Upon receptor-mediated entry, HIV-1 uses the host-cell molecular machinery to ensure its reverse transcription, integration and transcription [59, 60]. Large siRNA screens performed on cell lines identified networks of HDFs acting at different levels of the viral life cycle [56, 57, 58, 84]. Very few HDF identification studies were performed on primary cells [127–129]. JAK1 is one of the very few HDFs identified in more than two siRNA screens that is also included in the NCBI HIV interaction database . Of particular importance, our microarrays revealed an up-regulation of JAK1 transcripts in Th17 versus Th1. JAK1 is a tyrosine kinase associated with the signaling through the receptors of type I and II cytokines; activation of JAK1 induces STAT3 phosphorylation in response to IL-21 stimulation . Consistent with JAK1 up-regulation in Th17 cells, the JAK signaling pathway is altered in subjects with Hyper IgE syndrome that exhibit mutations in STAT3 and subsequent Th17 deficiency . JAK1 antagonists were reported to interfere with Th17 polarization in a mouse model of psoriasis . Considering the fact that JAK antagonists inhibit HIV replication and reactivation , JAK1 may represent a novel therapeutic target to interfere with infection in Th17 cells.

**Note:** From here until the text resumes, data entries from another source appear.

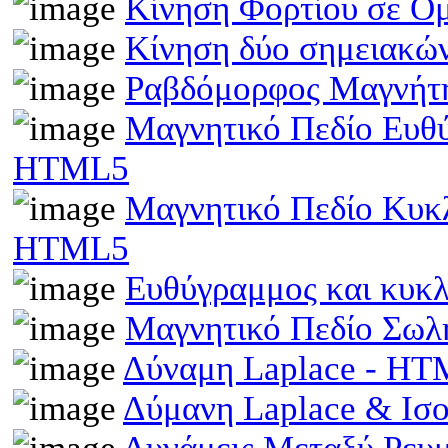
Κίνηση Φορτίου σε Ο
Κίνηση δύο σημειακώ
Ραβδόμορφος Μαγνήτη
Μαγνητικό Πεδίο Ευθ
HTML5
Μαγνητικό Πεδίο Κυκ
HTML5
Ευθύγραμμος και κυκ
Μαγνητικό Πεδίο Σωλ
Δύναμη Laplace - H
Δύμανη Laplace & Ισ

Despite a low degree of overlap among individual HDFs identified in different siRNA screens [56, 57, 58, 84], pathways such as NF-κB, peroxisome proliferator-activated receptor (PPAR), and retinoic acid receptor were identified as being important for HIV permissiveness in at least two distinct studies [59, 60]. A previous study by our group demonstrated that the transcription factor PPARγ is expressed at superior levels in Th1Th17 versus Th1 and acts as a negative regulator of HIV replication . Of note, PPARγ is also an intrinsic negative regulator of Th17 polarization . Therefore, mechanisms involved in Th17 polarization and HIV replication are overlapping. The present transcriptional profiles consistently demonstrated superior expression of PPARγ in Th17 versus Th1 cells. These findings provide further evidence that Th17, similar to Th1Th17 cells , are endowed with intrinsic mechanisms that control HIV permissiveness, mechanisms that should be targeted therapeutically.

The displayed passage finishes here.